6. **Compare on Test Set**: Final comparison on held-out test set (used only once).

7. **Consider Practical Factors**: Beyond performance, consider interpretability, speed, maintenance.

8. **Select Final Model**: Choose model that best balances all factors.

---

## Summary and Key Takeaways

1. **Cross-Validation** provides more reliable performance estimates than single train-test splits.

2. **Stratified Cross-Validation** is essential for imbalanced classification problems.

3. **Hyperparameter Tuning** significantly impacts model performance and should use cross-validation.

4. **Grid Search** is exhaustive but expensive; **Random Search** is more efficient for large parameter spaces.

5. **Model Comparison** should consider performance, computational cost, interpretability, and robustness.

6. **Bias-Variance Tradeoff** guides model complexity selection - balance between underfitting and overfitting.

7. **Occam's Razor** suggests preferring simpler models when performance is similar.

8. **Proper Workflow** separates training, validation, and test sets, using each appropriately.

---

## Further Reading

- James, G., et al. (2013). *An Introduction to Statistical Learning*. Springer.
- Scikit-learn Model Selection Documentation: https://scikit-learn.org/stable/model_selection.html

---

## Practice Exercises

1. Why is cross-validation important?

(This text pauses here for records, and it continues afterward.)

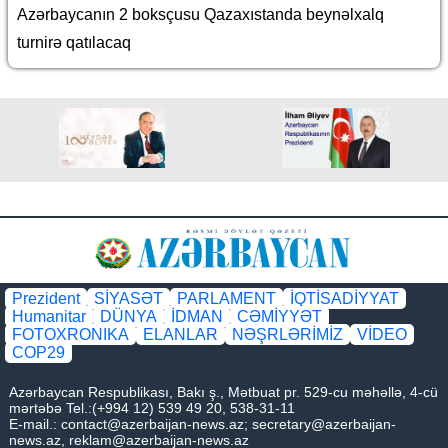
Azərbaycanın 2 boksçusu Qazaxıstanda beynəlxalq
turnirə qatılacaq
Prezident
SİYASƏT
PARLAMENT
İQTİSADİYYAT
Humanitar
DÜNYA
İDMAN
CƏMİYYƏT
FOTOXRONIKA
ELANLAR
NƏŞRLƏRİMİZ
VİDEO
COP29
Azərbaycan Respublikası, Bakı ş., Mətbuat pr. 529-cu məhəllə, 4-cü
mərtəbə Tel.:(+994 12) 539 49 20, 538-31-11
E-mail.:
contact@azerbaijan-news.az
;
secretary@azerbaijan-
news.az
,
reklam@azerbaijan-news.az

What problems does it solve?

2. When would you use stratified cross-validation instead of regular k-fold?

3. Compare grid search and random search. When would you use each?

4. Explain the bias-variance tradeoff. How does it relate to model selection?

5. Why might a simpler model be preferred over a more complex one, even if the complex model performs slightly better?


In [None]:
# Import necessary libraries
import numpy as np
import pandas as pd
import matplotlib.pyplot as plt
import seaborn as sns
from sklearn.model_selection import (train_test_split, cross_val_score, 
                                     KFold, StratifiedKFold, GridSearchCV, 
                                     RandomizedSearchCV)
from sklearn.linear_model import LogisticRegression, Ridge
from sklearn.tree import DecisionTreeClassifier
from sklearn.ensemble import RandomForestClassifier
from sklearn.svm import SVC
from sklearn.metrics import accuracy_score, mean_squared_error, make_scorer
from sklearn.datasets import make_classification, make_regression
from sklearn.preprocessing import StandardScaler
import warnings
warnings.filterwarnings('ignore')

# Set style
plt.style.use('seaborn-v0_8-darkgrid')
sns.set_palette("husl")

print("Libraries imported successfully!")
print("Ready to explore model evaluation and selection!")


### Example 1: k-Fold Cross-Validation

Demonstrating k-fold cross-validation:


In [None]:
# Generate classification dataset
X_cv, y_cv = make_classification(n_samples=1000, n_features=10, n_informative=5,
                                 n_redundant=2, random_state=42)

# Split into train and test (test set never used in CV)
X_train_cv, X_test_cv, y_train_cv, y_test_cv = train_test_split(
    X_cv, y_cv, test_size=0.2, random_state=42
)

# Scale features
scaler_cv = StandardScaler()
X_train_cv_scaled = scaler_cv.fit_transform(X_train_cv)
X_test_cv_scaled = scaler_cv.transform(X_test_cv)

# Train a model
model_cv = LogisticRegression(random_state=42, max_iter=1000)

# Perform k-fold cross-validation
kf = KFold(n_splits=5, shuffle=True, random_state=42)
cv_scores = cross_val_score(model_cv, X_train_cv_scaled, y_train_cv, 
                            cv=kf, scoring='accuracy')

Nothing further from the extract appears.